The United Nations said Wednesday the academic year for Palestinian refugee children will start as scheduled despite a funding crisis which had threatened the schooling programme.
"I am pleased to declare the 2015/16 UNRWA school year open. Students will return to school according to plan in Palestine on 24 August, in Jordan on 1 September, in Lebanon on 7 September and in Syria on 13 September," said Pierre Krahenbuhl, head of the UN Relief and Works Agency for Palestinian refugees in the Middle East.
"Education is a fundamental right for children everywhere in the world, and it should never have come to the point where the UNRWA school year risked being delayed because of a funding shortfall for our core budget. But it almost did," he said in a statement.
On August 5, UN Secretary General Ban Ki-moon warned that a $100 million shortfall in funding for the agency had placed the new school year in jeopardy.
Since then, Krahenbuhl said, donors had stepped forward to help plug the gap.
"The total amount of contributions received to date against the deficit... is $78.9 million," he said in the statement.
"While some significant work therefore remains, I consider that we have achieved our first objective and can open the schools."

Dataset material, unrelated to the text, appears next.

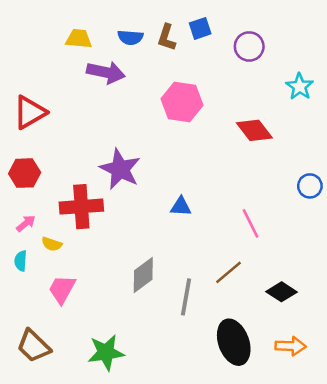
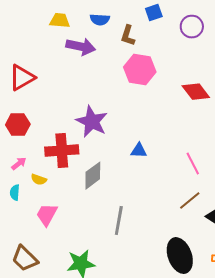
brown L-shape: (167, 37) -> (128, 36), moved
brown line: (229, 272) -> (190, 201), moved
gray diamond: (143, 275) -> (93, 176), moved
gray line: (186, 297) -> (119, 221), moved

Leading contributors were Saudi Arabia, Kuwait, the United Arab Emirates and United States, he said, while other major donations came from Switzerland, Britain, Norway, Sweden and Slovakia.
"In addition to this, we welcome the efforts by the European Union to mobilise additional means in a few weeks’ time and look forward to a positive decision," he added.
The United Nations has been struggling to keep several humanitarian efforts afloat in the Middle East -- in Syria, Yemen and also Iraq -- where donors are under pressure to boost contributions.
The war in Syria, now in its fifth year, has driven more than four million people to flee to neighbouring countries, in what the UN refugee agency UNHCR has termed the single largest exodus in a generation.